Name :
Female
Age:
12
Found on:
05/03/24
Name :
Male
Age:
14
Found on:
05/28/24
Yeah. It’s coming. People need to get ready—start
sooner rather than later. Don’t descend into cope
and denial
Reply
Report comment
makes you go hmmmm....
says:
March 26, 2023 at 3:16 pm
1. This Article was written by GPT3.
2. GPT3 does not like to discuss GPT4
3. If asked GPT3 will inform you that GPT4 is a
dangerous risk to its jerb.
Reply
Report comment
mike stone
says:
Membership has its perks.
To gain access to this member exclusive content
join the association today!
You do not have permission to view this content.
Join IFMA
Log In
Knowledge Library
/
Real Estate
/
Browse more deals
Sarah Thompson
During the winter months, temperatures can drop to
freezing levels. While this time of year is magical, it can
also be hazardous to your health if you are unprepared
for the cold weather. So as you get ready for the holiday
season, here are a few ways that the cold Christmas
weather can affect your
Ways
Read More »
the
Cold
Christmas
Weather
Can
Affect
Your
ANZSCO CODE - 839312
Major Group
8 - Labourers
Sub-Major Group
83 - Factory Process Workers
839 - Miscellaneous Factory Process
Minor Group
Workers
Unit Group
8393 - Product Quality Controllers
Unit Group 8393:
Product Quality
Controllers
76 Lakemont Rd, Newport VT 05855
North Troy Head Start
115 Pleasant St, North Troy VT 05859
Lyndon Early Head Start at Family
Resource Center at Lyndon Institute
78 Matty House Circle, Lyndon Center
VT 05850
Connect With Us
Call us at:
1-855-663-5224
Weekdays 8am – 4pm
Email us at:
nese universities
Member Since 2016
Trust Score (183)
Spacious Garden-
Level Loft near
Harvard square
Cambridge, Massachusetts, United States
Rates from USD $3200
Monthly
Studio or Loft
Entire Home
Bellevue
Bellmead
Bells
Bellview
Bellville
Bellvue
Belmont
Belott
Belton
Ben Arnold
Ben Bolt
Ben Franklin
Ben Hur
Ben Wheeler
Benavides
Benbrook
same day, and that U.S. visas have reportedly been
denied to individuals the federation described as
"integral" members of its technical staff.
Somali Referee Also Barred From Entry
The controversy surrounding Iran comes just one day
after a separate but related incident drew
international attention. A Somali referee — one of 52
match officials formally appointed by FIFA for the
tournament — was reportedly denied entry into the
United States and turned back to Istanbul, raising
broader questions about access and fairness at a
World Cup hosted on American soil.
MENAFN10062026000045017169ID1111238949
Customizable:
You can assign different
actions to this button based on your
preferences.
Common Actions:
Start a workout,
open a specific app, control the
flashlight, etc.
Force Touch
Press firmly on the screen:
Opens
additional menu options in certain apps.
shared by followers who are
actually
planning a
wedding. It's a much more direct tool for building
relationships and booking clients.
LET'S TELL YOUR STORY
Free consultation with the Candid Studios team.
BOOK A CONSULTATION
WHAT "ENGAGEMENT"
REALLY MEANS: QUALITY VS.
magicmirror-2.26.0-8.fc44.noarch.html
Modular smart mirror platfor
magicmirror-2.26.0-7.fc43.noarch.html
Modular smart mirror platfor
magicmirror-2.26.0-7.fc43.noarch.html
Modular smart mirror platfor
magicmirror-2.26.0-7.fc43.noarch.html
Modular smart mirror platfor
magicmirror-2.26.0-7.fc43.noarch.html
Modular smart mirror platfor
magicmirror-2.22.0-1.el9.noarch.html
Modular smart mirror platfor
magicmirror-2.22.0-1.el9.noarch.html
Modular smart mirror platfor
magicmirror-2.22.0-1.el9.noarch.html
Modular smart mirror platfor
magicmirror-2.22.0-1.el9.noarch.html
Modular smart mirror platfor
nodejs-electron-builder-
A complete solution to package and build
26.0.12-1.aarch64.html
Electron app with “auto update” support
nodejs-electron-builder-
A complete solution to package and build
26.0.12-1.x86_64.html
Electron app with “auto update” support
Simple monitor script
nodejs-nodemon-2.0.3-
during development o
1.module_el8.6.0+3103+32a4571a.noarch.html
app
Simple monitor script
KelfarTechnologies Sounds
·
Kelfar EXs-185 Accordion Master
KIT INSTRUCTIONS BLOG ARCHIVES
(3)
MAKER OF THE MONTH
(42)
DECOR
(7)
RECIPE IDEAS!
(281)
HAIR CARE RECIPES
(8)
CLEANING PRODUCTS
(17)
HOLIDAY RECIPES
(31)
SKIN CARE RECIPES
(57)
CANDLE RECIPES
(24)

Work task: Go through the listing above and copy each line exactly.

Answer area:
Name :
Female
Age:
12
Found on:
05/03/24
Name :
Male
Age:
14
Found on:
05/28/24
Yeah. It’s coming. People need to get ready—start
sooner rather than later. Don’t descend into cope
and denial
Reply
Report comment
makes you go hmmmm....
says:
March 26, 2023 at 3:16 pm
1. This Article was written by GPT3.
2. GPT3 does not like to discuss GPT4
3. If asked GPT3 will inform you that GPT4 is a
dangerous risk to its jerb.
Reply
Report comment
mike stone
says:
Membership has its perks.
To gain access to this member exclusive content
join the association today!
You do not have permission to view this content.
Join IFMA
Log In
Knowledge Library
/
Real Estate
/
Browse more deals
Sarah Thompson
During the winter months, temperatures can drop to
freezing levels. While this time of year is magical, it can
also be hazardous to your health if you are unprepared
for the cold weather. So as you get ready for the holiday
season, here are a few ways that the cold Christmas
weather can affect your
Ways
Read More »
the
Cold
Christmas
Weather
Can
Affect
Your
ANZSCO CODE - 839312
Major Group
8 - Labourers
Sub-Major Group
83 - Factory Process Workers
839 - Miscellaneous Factory Process
Minor Group
Workers
Unit Group
8393 - Product Quality Controllers
Unit Group 8393:
Product Quality
Controllers
76 Lakemont Rd, Newport VT 05855
North Troy Head Start
115 Pleasant St, North Troy VT 05859
Lyndon Early Head Start at Family
Resource Center at Lyndon Institute
78 Matty House Circle, Lyndon Center
VT 05850
Connect With Us
Call us at:
1-855-663-5224
Weekdays 8am – 4pm
Email us at:
nese universities
Member Since 2016
Trust Score (183)
Spacious Garden-
Level Loft near
Harvard square
Cambridge, Massachusetts, United States
Rates from USD $3200
Monthly
Studio or Loft
Entire Home
Bellevue
Bellmead
Bells
Bellview
Bellville
Bellvue
Belmont
Belott
Belton
Ben Arnold
Ben Bolt
Ben Franklin
Ben Hur
Ben Wheeler
Benavides
Benbrook
same day, and that U.S. visas have reportedly been
denied to individuals the federation described as
"integral" members of its technical staff.
Somali Referee Also Barred From Entry
The controversy surrounding Iran comes just one day
after a separate but related incident drew
international attention. A Somali referee — one of 52
match officials formally appointed by FIFA for the
tournament — was reportedly denied entry into the
United States and turned back to Istanbul, raising
broader questions about access and fairness at a
World Cup hosted on American soil.
MENAFN10062026000045017169ID1111238949
Customizable:
You can assign different
actions to this button based on your
preferences.
Common Actions:
Start a workout,
open a specific app, control the
flashlight, etc.
Force Touch
Press firmly on the screen:
Opens
additional menu options in certain apps.
shared by followers who are
actually
planning a
wedding. It's a much more direct tool for building
relationships and booking clients.
LET'S TELL YOUR STORY
Free consultation with the Candid Studios team.
BOOK A CONSULTATION
WHAT "ENGAGEMENT"
REALLY MEANS: QUALITY VS.
magicmirror-2.26.0-8.fc44.noarch.html
Modular smart mirror platfor
magicmirror-2.26.0-7.fc43.noarch.html
Modular smart mirror platfor
magicmirror-2.26.0-7.fc43.noarch.html
Modular smart mirror platfor
magicmirror-2.26.0-7.fc43.noarch.html
Modular smart mirror platfor
magicmirror-2.26.0-7.fc43.noarch.html
Modular smart mirror platfor
magicmirror-2.22.0-1.el9.noarch.html
Modular smart mirror platfor
magicmirror-2.22.0-1.el9.noarch.html
Modular smart mirror platfor
magicmirror-2.22.0-1.el9.noarch.html
Modular smart mirror platfor
magicmirror-2.22.0-1.el9.noarch.html
Modular smart mirror platfor
nodejs-electron-builder-
A complete solution to package and build
26.0.12-1.aarch64.html
Electron app with “auto update” support
nodejs-electron-builder-
A complete solution to package and build
26.0.12-1.x86_64.html
Electron app with “auto update” support
Simple monitor script
nodejs-nodemon-2.0.3-
during development o
1.module_el8.6.0+3103+32a4571a.noarch.html
app
Simple monitor script
KelfarTechnologies Sounds
·
Kelfar EXs-185 Accordion Master
KIT INSTRUCTIONS BLOG ARCHIVES
(3)
MAKER OF THE MONTH
(42)
DECOR
(7)
RECIPE IDEAS!
(281)
HAIR CARE RECIPES
(8)
CLEANING PRODUCTS
(17)
HOLIDAY RECIPES
(31)
SKIN CARE RECIPES
(57)
CANDLE RECIPES
(24)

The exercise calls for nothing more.